Sakine’nin öldüğü binada gizli kapıları vardı
Süreci kim sabote eder tek tek isim ya da ülke sayamam. Ama mesela
Avrupa’nın tutumundan kuşkuluyum. Paris olayı nedir mesela? Orada
şehit düşen Sakine Cansız arkadaş bizim ilk kadın kurucu üyemizdir
hem de içimizde gerçekten en çok barış eğilimi taşıyan arkadaştı.
Ve buraya gelmek üzereydi. Bürokratik bazı işleri halletmek üzere
Paris’e gitmişti. Öcalan da Sakine’nin ölmeden önce Kandil’e gelmek
üzere olduğunu biliyordu. MİT heyeti ona söylemişti. Paris olayıyla
ilgili elimize doğru düzgün hiç bilgi ulaşmadı. Yalnız şunu
söyleyebilirim: Resmi kaynaklar o binanın tek kapısı olduğunu
belirtiyor.

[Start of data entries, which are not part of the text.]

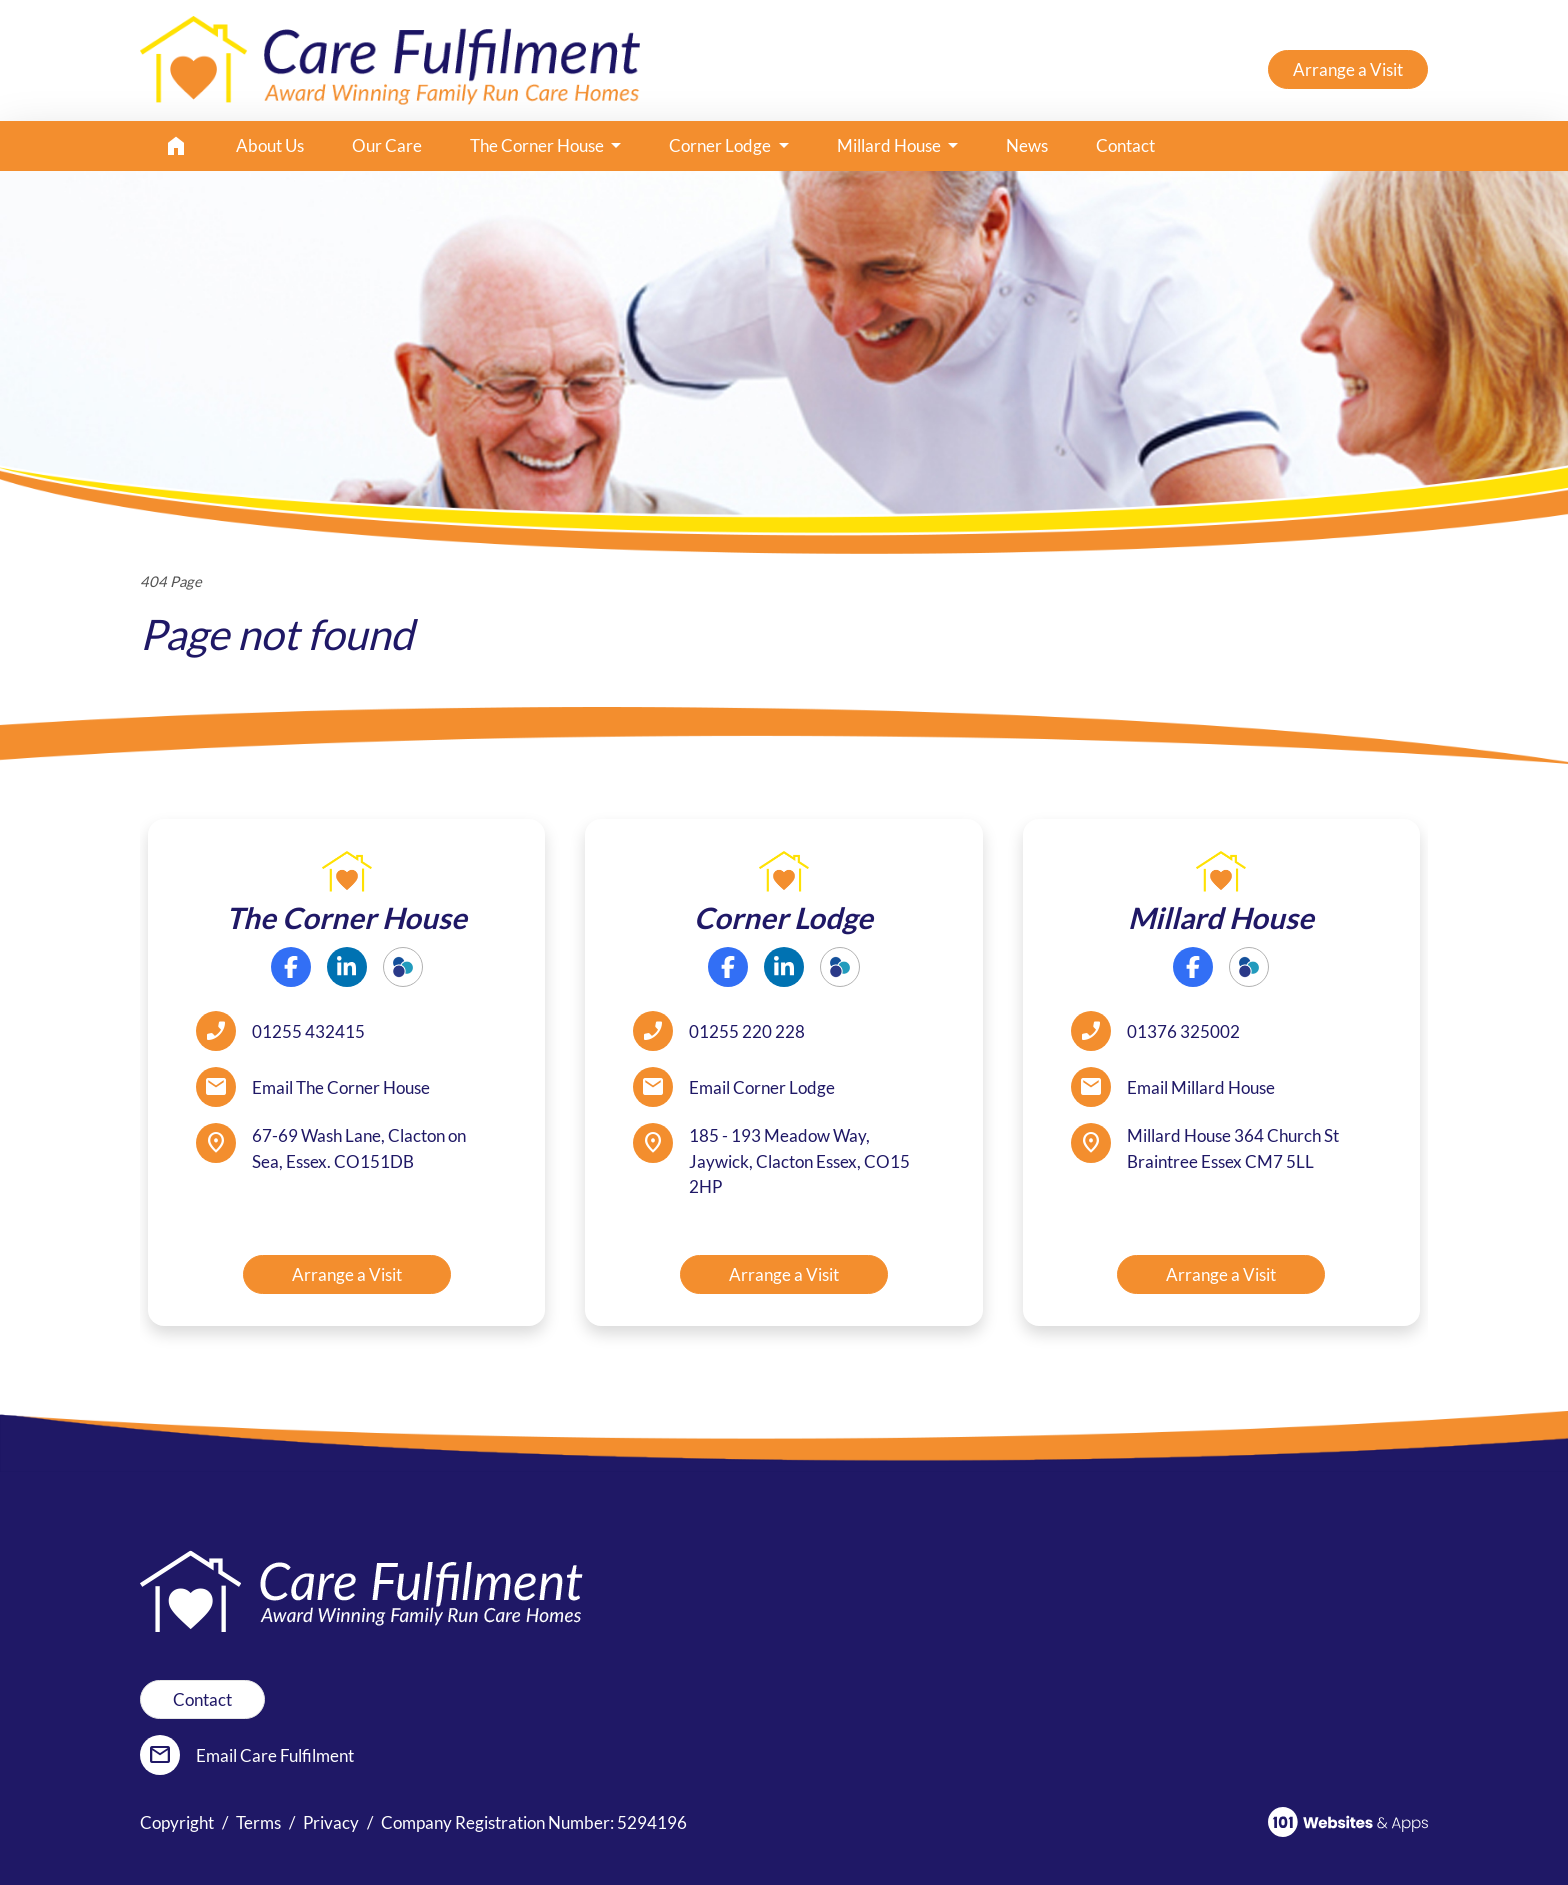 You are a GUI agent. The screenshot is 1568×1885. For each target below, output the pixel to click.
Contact (1125, 145)
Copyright (177, 1822)
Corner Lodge (721, 145)
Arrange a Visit (1348, 69)
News (1027, 145)
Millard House (890, 145)
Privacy (331, 1822)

Hayır öyle değil. Başka üç tane daha kapısı varmış.
Mesela kapılardan biri bir dehliz yoluyla bir süpermarkete
çıkıyormuş. Başka bir kapı bir hana bağlıymış. Bakın Avrupa’nın
taktiği Kürt sorununun çözülmemesine uğraşmaktır. Paris
Katliamı’nın çözülmemesi bunun göstergesi. Olayın arkasında Türkiye
olsaydı, hemen ortaya çıkarırlardı bunu biliyoruz.

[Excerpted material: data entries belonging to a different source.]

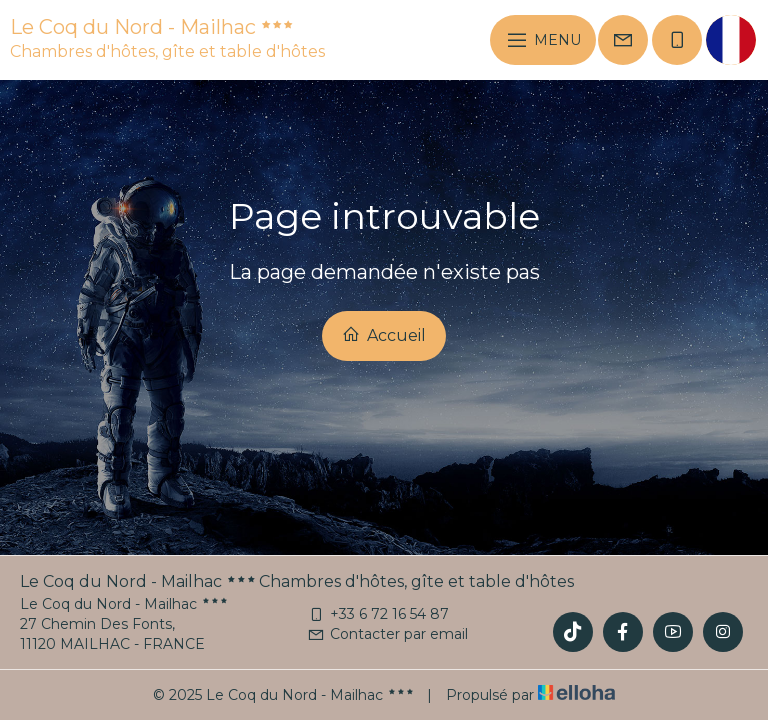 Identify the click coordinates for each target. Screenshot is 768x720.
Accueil (384, 335)
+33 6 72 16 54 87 (378, 614)
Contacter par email (387, 634)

Roboski’de ABD parmaği var
Bugün sizlerin (gazetecilerin Kandil’de bulunduğu binayı
kastediyor) üstünde dönen predatör kimindi? ABD’nin. Çünkü
Türkiye’nin predatör buraya gelemez. Bakın Roboski’deki olay da çok
şüpheli. Olay; Heronun biri görüntü almış, onu merkeze göndermiş,
merkez de yanlış yorumlayıp vurmuş şeklinde değildir. 1 saat 48
dakika boyunca suikast tarzında saldırı yapılmış. Bu suikast her
yerde olmaz. Bir gruba hava saldırısı geldiğinde herkes vurulmaz.
Bizde olmuştur mesela. Uçak vurur, biz 40 kişiyiz, 2 kişi darbe
alır. Çünkü dağılır. Roboski öyle değil, ilginç bir tarz. İşte bu
tarz ABD’yi işaret ediyor. Predatör tespit ettiği koordinatı
merkeze veriyor. Merkez uçağın bilgisayarına kaydediyor. Bilgisayar
da havada, o da havada. O dönemde o bölgede hava eksi 10-15 derece
olduğu için de termal kamerayla insanları tespit etmesi çok kolay.
Yani bu insanlar tek tek 1 saat 48 dakika boyunca avlanmıştır.
ABD’nin parmağı vardır. Bir şey daha var. Aralık ayında hiç bir
gerilla o noktaya geçmez çünkü Uludere’yi geçmek ölümdür. Neden?
Her yerde 1 metreyi aşkın kar vardır, dağlar geçit vermez. Gerilla
Uludere’de yılın sadece 4-5 ayı yaşar ve bunu yeni göreve başlayan
bir Türk askeri bile çok bilir. O nedenle o konvoyda Bahoz Erdal
vardı, o nedenle vuruldu bir safsatadır. Bahoz ne yapsın orada, o
mevsimde? Bu istihbaratı MİT’in vereceğini de hiç zannetmiyorum.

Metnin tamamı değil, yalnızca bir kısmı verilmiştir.